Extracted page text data

● ● ● ●

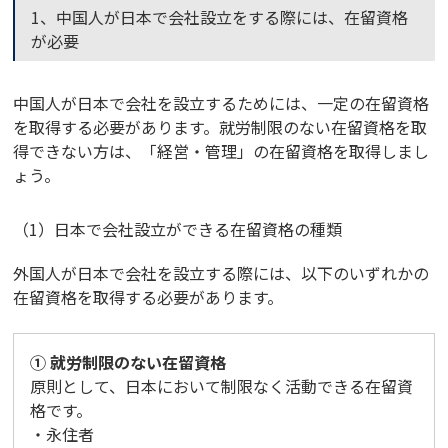
1、中国人が日本で会社設立をする際には、在留資格
が必要
中国人が日本で会社を設立するためには、一定の在留資格
を取得する必要があります。就労制限のない在留資格を取
得できない方は、「経営・管理」の在留資格を取得しまし
ょう。
（1）日本で会社設立ができる在留資格の種類
外国人が日本で会社を設立する際には、以下のいずれかの
在留資格を取得する必要があります。
① 就労制限のない在留資格
原則として、日本において制限なく活動できる在留資
格です。
・永住者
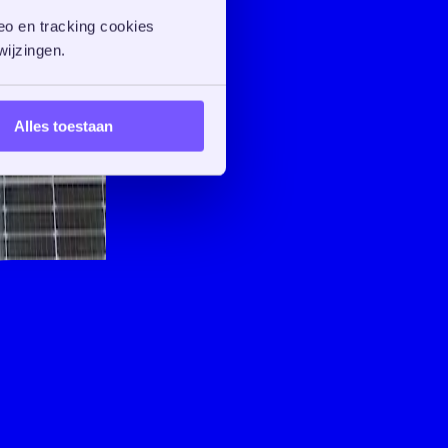
o en tracking cookies 
ijzingen. 
Alles toestaan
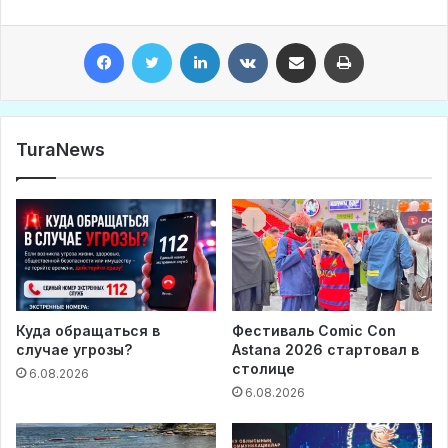
Facebook
Twitter
LinkedIn
VKontakte
Share via Email
Print
TuraNews
Куда обращаться в
Фестиваль Comic Con
случае угрозы?
Astana 2026 стартовал в
столице
6.08.2026
6.08.2026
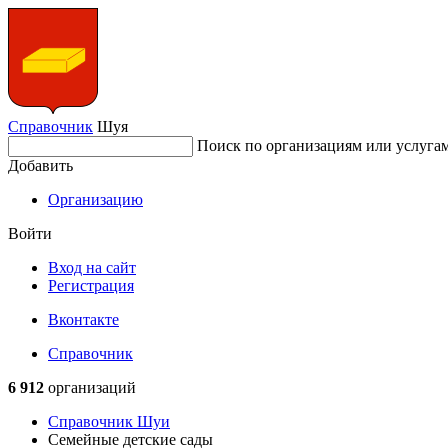
Справочник
Шуя
Поиск по организациям или услуга
Добавить
Организацию
Войти
Вход на сайт
Регистрация
Вконтакте
Справочник
6 912
организаций
Справочник Шуи
Семейные детские сады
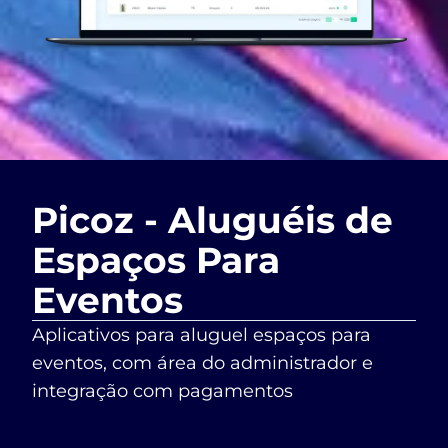
Picoz - Aluguéis de
Espaços Para
Eventos
Aplicativos para aluguel espaços para
eventos, com área do administrador e
integração com pagamentos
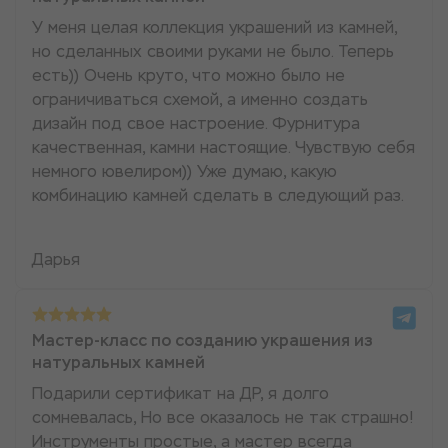
У меня целая коллекция украшений из камней,
но сделанных своими руками не было. Теперь
есть)) Очень круто, что можно было не
ограничиваться схемой, а именно создать
дизайн под свое настроение. Фурнитура
качественная, камни настоящие. Чувствую себя
немного ювелиром)) Уже думаю, какую
комбинацию камней сделать в следующий раз.
Дарья
Мастер-класс по созданию украшения из
натуральных камней
Подарили сертификат на ДР, я долго
сомневалась, Но все оказалось не так страшно!
Инструменты простые, а мастер всегда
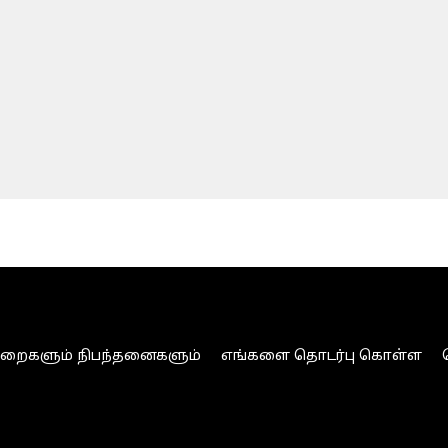
ுறைகளும் நிபந்தனைகளும்
எங்களை தொடர்பு கொள்ள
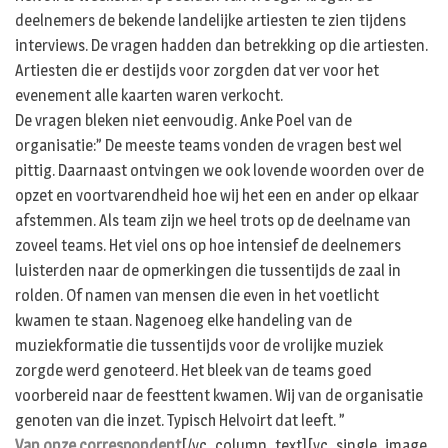
deelnemers de bekende landelijke artiesten te zien tijdens
interviews. De vragen hadden dan betrekking op die artiesten.
Artiesten die er destijds voor zorgden dat ver voor het
evenement alle kaarten waren verkocht.
De vragen bleken niet eenvoudig. Anke Poel van de
organisatie:” De meeste teams vonden de vragen best wel
pittig. Daarnaast ontvingen we ook lovende woorden over de
opzet en voortvarendheid hoe wij het een en ander op elkaar
afstemmen. Als team zijn we heel trots op de deelname van
zoveel teams. Het viel ons op hoe intensief de deelnemers
luisterden naar de opmerkingen die tussentijds de zaal in
rolden. Of namen van mensen die even in het voetlicht
kwamen te staan. Nagenoeg elke handeling van de
muziekformatie die tussentijds voor de vrolijke muziek
zorgde werd genoteerd. Het bleek van de teams goed
voorbereid naar de feesttent kwamen. Wij van de organisatie
genoten van die inzet. Typisch Helvoirt dat leeft. ”
Van onze correspondent
[/vc_column_text][vc_single_image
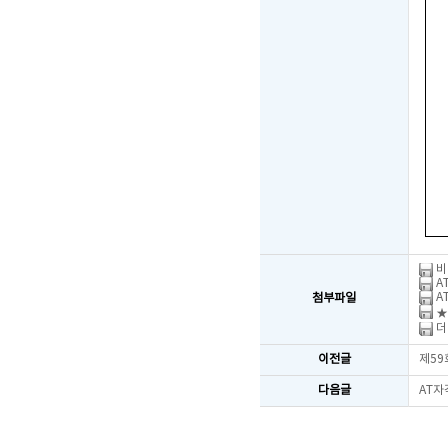
비
A
A
첨부파일
★
더
이전글
제59
다음글
AT자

● ● ● ●

● **WORK REQUIRED**: Leave out the pictures and output the rest of the records exactly.

● **ANSWER**:
1、中国人が日本で会社設立をする際には、在留資格
が必要
中国人が日本で会社を設立するためには、一定の在留資格
を取得する必要があります。就労制限のない在留資格を取
得できない方は、「経営・管理」の在留資格を取得しまし
ょう。
（1）日本で会社設立ができる在留資格の種類
外国人が日本で会社を設立する際には、以下のいずれかの
在留資格を取得する必要があります。
① 就労制限のない在留資格
原則として、日本において制限なく活動できる在留資
格です。
・永住者
o en tracking cookies 
ijzingen. 
Alles toestaan
Facebook
Twitter
LinkedIn
VKontakte
Share via Email
Print
TuraNews
Куда обращаться в
Фестиваль Comic Con
случае угрозы?
Astana 2026 стартовал в
столице
6.08.2026
6.08.2026
Справочник
Шуя
Поиск по организациям или услуга
Добавить
Организацию
Войти
Вход на сайт
Регистрация
Вконтакте
Справочник
6 912
организаций
Справочник Шуи
Семейные детские сады
Picoz - Aluguéis de
Espaços Para
Eventos
Aplicativos para aluguel espaços para
eventos, com área do administrador e
integração com pagamentos
У меня целая коллекция украшений из камней,
но сделанных своими руками не было. Теперь
есть)) Очень круто, что можно было не
ограничиваться схемой, а именно создать
дизайн под свое настроение. Фурнитура
качественная, камни настоящие. Чувствую себя
немного ювелиром)) Уже думаю, какую
комбинацию камней сделать в следующий раз.
Дарья
Мастер-класс по созданию украшения из
натуральных камней
Подарили сертификат на ДР, я долго
сомневалась, Но все оказалось не так страшно!
Инструменты простые, а мастер всегда
ுறைகளும் நிபந்தனைகளும்
எங்களை தொடர்பு கொள்ள
deelnemers de bekende landelijke artiesten te zien tijdens
interviews. De vragen hadden dan betrekking op die artiesten.
Artiesten die er destijds voor zorgden dat ver voor het
evenement alle kaarten waren verkocht.
De vragen bleken niet eenvoudig. Anke Poel van de
organisatie:” De meeste teams vonden de vragen best wel
pittig. Daarnaast ontvingen we ook lovende woorden over de
opzet en voortvarendheid hoe wij het een en ander op elkaar
afstemmen. Als team zijn we heel trots op de deelname van
zoveel teams. Het viel ons op hoe intensief de deelnemers
luisterden naar de opmerkingen die tussentijds de zaal in
rolden. Of namen van mensen die even in het voetlicht
kwamen te staan. Nagenoeg elke handeling van de
muziekformatie die tussentijds voor de vrolijke muziek
zorgde werd genoteerd. Het bleek van de teams goed
voorbereid naar de feesttent kwamen. Wij van de organisatie
genoten van die inzet. Typisch Helvoirt dat leeft. ”
Van onze correspondent
[/vc_column_text][vc_single_image
비
A
A
첨부파일
★
더
이전글
제59
다음글
AT자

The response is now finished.